YOUR SOLIN GENERATED RECIPE
Fluffy Egg and Fresh Vegetable Frittata
Enjoy a light yet satisfying frittata combining farm-fresh eggs with crisp bell peppers, spinach, and tomatoes, all accented by a hint of savory turkey sausage. This dish delivers a vibrant medley of textures and flavors that surprises with every bite, making it perfect for any meal of the day.
INGREDIENTS
3 large Eggs (150g)
2 Egg Whites (66g)
1 Turkey Sausage Link (approx. 2 oz/56g)
1/2 Red Bell Pepper (60g)
1/2 cup Fresh Spinach (packed, 15g)
1/4 cup Diced Tomatoes (40g)
1/4 cup Diced Onion (40g)
Pinch of Salt
Pinch of Black Pepper
PREPARATION
Preheat your oven to 375°F (190°C) if finishing the frittata in the oven, or prepare a medium skillet for stovetop cooking.
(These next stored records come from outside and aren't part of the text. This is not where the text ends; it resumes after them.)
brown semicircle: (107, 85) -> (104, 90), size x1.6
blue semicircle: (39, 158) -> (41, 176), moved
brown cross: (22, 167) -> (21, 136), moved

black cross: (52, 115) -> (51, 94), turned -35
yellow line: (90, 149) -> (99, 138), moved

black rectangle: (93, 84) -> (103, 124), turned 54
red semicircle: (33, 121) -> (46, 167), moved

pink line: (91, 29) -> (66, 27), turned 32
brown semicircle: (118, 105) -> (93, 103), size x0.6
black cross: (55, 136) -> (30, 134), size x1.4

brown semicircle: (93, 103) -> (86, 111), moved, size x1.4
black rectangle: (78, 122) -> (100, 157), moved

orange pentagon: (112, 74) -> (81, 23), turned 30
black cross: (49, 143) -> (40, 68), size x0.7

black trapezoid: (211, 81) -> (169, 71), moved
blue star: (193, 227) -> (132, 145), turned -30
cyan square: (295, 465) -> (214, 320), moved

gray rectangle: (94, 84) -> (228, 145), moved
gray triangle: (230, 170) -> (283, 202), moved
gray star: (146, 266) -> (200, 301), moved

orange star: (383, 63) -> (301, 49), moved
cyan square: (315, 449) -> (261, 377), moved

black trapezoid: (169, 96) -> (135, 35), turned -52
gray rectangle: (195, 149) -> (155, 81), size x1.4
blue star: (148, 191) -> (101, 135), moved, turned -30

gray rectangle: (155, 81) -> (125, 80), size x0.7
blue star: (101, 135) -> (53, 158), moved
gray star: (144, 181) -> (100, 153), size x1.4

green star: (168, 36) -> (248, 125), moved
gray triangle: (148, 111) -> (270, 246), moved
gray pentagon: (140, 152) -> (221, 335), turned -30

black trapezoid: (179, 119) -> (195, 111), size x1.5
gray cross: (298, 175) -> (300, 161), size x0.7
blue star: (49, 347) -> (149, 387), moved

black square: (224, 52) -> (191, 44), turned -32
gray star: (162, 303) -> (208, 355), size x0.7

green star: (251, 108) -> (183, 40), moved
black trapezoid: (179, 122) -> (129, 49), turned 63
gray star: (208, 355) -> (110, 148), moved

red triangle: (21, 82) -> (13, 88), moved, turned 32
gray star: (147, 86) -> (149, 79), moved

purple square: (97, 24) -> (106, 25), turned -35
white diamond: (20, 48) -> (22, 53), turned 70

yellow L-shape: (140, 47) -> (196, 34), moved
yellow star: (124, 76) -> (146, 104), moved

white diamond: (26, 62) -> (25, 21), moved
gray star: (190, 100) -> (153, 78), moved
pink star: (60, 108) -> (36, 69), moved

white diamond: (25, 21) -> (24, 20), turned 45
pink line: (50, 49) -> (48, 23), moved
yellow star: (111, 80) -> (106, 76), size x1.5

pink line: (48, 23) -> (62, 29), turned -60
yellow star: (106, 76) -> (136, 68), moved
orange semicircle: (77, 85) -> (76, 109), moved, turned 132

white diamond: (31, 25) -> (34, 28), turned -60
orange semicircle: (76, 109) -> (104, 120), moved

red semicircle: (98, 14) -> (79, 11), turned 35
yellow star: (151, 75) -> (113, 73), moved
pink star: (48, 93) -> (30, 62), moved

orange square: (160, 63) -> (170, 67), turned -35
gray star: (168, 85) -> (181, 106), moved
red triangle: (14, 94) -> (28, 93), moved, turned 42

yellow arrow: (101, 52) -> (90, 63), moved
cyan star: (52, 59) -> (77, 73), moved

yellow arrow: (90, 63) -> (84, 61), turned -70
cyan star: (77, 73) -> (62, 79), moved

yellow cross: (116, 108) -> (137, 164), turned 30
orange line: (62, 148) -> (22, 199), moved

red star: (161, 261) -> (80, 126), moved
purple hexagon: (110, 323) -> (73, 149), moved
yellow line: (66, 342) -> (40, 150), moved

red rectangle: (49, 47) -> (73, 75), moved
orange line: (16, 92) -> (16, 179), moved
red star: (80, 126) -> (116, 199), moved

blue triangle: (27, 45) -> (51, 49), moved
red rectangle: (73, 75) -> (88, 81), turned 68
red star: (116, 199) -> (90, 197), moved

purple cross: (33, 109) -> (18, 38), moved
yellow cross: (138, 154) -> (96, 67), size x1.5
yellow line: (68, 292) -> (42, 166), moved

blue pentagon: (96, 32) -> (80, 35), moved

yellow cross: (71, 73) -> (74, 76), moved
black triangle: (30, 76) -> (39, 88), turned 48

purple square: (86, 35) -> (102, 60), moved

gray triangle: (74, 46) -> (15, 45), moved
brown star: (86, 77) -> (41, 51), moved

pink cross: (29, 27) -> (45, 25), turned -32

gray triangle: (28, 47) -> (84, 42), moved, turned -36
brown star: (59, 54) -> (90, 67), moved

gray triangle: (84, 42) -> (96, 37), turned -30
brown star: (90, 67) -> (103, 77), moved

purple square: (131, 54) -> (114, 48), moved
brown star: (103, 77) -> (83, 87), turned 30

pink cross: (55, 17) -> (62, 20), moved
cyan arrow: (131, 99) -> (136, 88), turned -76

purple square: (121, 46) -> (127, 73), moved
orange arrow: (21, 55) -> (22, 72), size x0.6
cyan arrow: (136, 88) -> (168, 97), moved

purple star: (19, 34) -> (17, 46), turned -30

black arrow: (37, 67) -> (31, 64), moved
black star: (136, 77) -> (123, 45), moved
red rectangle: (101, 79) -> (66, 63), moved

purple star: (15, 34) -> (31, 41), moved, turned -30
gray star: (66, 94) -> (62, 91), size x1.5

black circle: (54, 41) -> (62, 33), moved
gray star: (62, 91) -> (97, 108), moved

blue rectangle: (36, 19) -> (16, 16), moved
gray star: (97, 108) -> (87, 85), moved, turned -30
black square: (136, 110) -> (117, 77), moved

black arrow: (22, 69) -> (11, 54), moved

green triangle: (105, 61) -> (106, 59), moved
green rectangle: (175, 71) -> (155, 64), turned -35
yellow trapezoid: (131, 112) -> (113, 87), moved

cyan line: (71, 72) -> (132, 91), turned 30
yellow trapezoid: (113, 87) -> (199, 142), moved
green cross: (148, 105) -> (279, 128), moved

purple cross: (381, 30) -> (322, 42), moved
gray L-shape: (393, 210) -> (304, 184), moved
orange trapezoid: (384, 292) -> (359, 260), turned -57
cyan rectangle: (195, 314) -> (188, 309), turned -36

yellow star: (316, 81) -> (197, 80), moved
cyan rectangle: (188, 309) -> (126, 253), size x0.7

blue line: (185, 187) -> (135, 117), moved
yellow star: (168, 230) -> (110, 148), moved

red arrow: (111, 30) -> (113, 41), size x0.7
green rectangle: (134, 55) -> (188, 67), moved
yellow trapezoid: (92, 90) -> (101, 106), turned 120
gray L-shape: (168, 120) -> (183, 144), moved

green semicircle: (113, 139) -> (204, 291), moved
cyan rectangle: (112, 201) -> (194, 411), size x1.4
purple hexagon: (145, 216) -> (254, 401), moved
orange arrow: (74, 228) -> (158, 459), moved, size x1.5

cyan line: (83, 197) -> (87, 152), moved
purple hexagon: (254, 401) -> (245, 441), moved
In a mixing bowl, crack the eggs and add the egg whites. Whisk together until well combined with a pinch of salt and pepper.
Chop the red bell pepper, dice the onion, and roughly chop the spinach. Set diced tomatoes aside.
In a lightly oiled oven-safe skillet or non-stick pan, sauté the diced onion and red bell pepper over medium heat for about 2-3 minutes until they begin to soften.
Add the turkey sausage (sliced or crumbled) to the pan and continue to cook for another 2 minutes until it is warmed through and slightly browned.
Stir in the fresh spinach and diced tomatoes, letting them heat up and combine with the other vegetables for about 1 minute.
Pour the egg mixture evenly over the sautéed vegetables and turkey sausage, gently stirring to distribute the ingredients.
For stovetop cooking: cover the skillet with a lid and cook on low heat for 6-8 minutes until the eggs are just set. For oven finishing: transfer the skillet to the preheated oven and bake for 8-10 minutes until the frittata is fully set and lightly golden on top.
Remove from heat, let cool slightly, then slice and serve warm.